Records excerpted from a collection
* * *
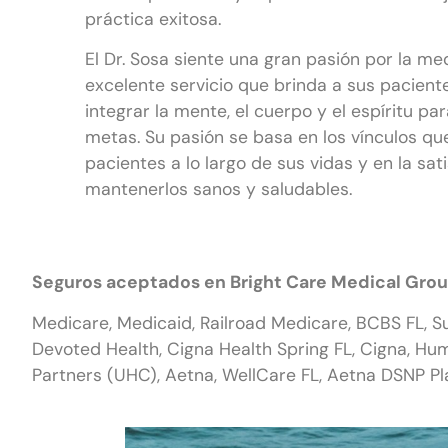
práctica exitosa.
El Dr. Sosa siente una gran pasión por la medi
excelente servicio que brinda a sus pacient
integrar la mente, el cuerpo y el espíritu p
metas. Su pasión se basa en los vínculos qu
pacientes a lo largo de sus vidas y en la sat
mantenerlos sanos y saludables.
Seguros aceptados en Bright Care Medical Grou
Medicare, Medicaid, Railroad Medicare, BCBS FL, S
Devoted Health, Cigna Health Spring FL, Cigna, Hu
Partners (UHC), Aetna, WellCare FL, Aetna DSNP P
* * *
Task brief »
Would you please copy every line in the data that contains the word "pasión"?

Problem solution »
El Dr. Sosa siente una gran pasión por la medi
metas. Su pasión se basa en los vínculos qu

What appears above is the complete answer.